What the task asks: Give back, word for word, the line that contains "8 oz/yd² - 271 g/m2" and all lines after it in the material, through the last; please include only these.

Available records:
━━━━━━━━
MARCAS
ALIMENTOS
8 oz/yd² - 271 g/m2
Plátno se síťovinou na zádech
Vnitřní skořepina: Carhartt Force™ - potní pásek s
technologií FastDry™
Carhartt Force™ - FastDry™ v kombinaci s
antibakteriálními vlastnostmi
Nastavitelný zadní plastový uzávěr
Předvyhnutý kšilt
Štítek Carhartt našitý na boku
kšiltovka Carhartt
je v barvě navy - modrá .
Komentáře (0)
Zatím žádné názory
━━━━━━━━
Response box:
8 oz/yd² - 271 g/m2
Plátno se síťovinou na zádech
Vnitřní skořepina: Carhartt Force™ - potní pásek s
technologií FastDry™
Carhartt Force™ - FastDry™ v kombinaci s
antibakteriálními vlastnostmi
Nastavitelný zadní plastový uzávěr
Předvyhnutý kšilt
Štítek Carhartt našitý na boku
kšiltovka Carhartt
je v barvě navy - modrá .
Komentáře (0)
Zatím žádné názory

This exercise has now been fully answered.